For an detailed description you should also read this thread: http://mailman.isi.edu/pipermail/ns-developers/2008-July/004454.html
This approach analyses the current NS3 architecture, spot areas of parallelization and build the fundamentals algorithms to achieve performance gains! Main goal is a CPU local parallelization but an powerful architecture on the other hand should also scale in large (in a distributed environments).
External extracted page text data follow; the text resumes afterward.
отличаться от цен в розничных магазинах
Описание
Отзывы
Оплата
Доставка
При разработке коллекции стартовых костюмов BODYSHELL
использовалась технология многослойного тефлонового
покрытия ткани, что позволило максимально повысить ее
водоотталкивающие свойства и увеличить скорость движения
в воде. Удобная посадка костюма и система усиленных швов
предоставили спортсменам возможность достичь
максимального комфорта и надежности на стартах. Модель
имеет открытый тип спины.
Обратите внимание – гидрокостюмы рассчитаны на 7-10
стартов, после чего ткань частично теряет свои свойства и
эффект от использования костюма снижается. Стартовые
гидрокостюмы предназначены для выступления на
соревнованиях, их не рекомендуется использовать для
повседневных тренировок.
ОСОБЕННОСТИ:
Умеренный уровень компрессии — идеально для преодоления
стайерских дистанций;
The approach should be universal and transparent for all major subsystems withing the simulator. Therefore an additional abstraction layer should be introduced to hide all implementation issues and enable the possibility to disable the parallelization completely, substitute or enhance the algorithms. The additional layer is an increment, the first usable results should illume where an interface is suitable. Focus is still an working implementation!
- Literature study
- Basic parallelization and packet serialization/serialization
- Synchronization approach
- Node local (CMP/SMP)
- Distributed (MPI)
- Balance subsystem isolation (WHERE to split the NS3 system for parallelization)
- Clean parallelization layer with the following characteristics
- as few as possible interaction with other subsystems
- minimal overhead
- new technologies should be implemented without knownledge of the underlying algorithm (e.g. interference calculation for wireless nodes)
- last but not least: the introduced algorithm should scale well for uniprocessor systems as same as TOP500.org clusters! ;)
Current approach and fundamental algorithm is based on a space parallel paradigm. Nodes are merged into subsets (called federates) where each subset represent a working thread (consider this as a thread, local process or distributed working task - for example via MPI).
- Synchronization between federates (Packet as well time information) - 95 %
- MPI nearly completed (lets say 95%)
- Outlook: shared memory based approach
- Time synchronization - 0 %
- Is related to the question how can federates act and execute events if they does not know if a neighboring federate want to execute a event earlier in the timelime. The main challenge is to minimize the synchronization overhead to a minimum. The choice of a proper algorithm is of existential impact. This is an open question and is treated in after the data synchronization is completed.
- Input/Output handling - 0 %
- Currently the output isn't synchronized if several instances of NS-3 are executed in parallel. This must be fixed! The idea is to introduce a last phase where all the simulation is done, synchronize the data (e.g. send it to the main instance - rank 0 for MPI) and output the data). This could be on answer but introduce on the other hand additional overhead (time as well data synchronization).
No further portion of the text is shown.